▸ Task: Go through the records below and report each line with "дизайн" in it.
----------
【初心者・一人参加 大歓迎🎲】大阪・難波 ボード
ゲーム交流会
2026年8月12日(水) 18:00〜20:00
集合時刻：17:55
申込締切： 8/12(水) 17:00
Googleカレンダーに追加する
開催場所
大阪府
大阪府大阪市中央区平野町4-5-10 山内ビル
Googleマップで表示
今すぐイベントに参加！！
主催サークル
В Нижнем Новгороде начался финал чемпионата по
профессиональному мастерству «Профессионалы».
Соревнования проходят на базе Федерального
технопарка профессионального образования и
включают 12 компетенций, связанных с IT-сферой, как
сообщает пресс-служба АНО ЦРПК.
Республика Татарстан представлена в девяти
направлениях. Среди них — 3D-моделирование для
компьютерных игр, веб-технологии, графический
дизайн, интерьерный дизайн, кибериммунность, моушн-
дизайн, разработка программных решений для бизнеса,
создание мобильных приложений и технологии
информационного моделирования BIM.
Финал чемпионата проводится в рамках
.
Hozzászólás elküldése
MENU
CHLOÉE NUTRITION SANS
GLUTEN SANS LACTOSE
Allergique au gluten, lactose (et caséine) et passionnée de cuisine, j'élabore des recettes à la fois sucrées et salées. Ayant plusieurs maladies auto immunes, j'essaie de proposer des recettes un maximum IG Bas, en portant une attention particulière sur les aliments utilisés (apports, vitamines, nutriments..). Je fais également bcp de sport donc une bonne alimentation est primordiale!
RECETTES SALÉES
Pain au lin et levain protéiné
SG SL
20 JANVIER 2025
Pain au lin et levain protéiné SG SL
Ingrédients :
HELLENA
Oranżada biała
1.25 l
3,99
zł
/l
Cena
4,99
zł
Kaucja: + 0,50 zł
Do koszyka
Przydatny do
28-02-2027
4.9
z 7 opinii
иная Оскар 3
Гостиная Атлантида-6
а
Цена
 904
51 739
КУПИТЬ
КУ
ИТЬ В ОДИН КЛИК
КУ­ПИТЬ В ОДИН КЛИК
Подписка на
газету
----------
▸ Expected output:
дизайн, интерьерный дизайн, кибериммунность, моушн-
дизайн, разработка программных решений для бизнеса,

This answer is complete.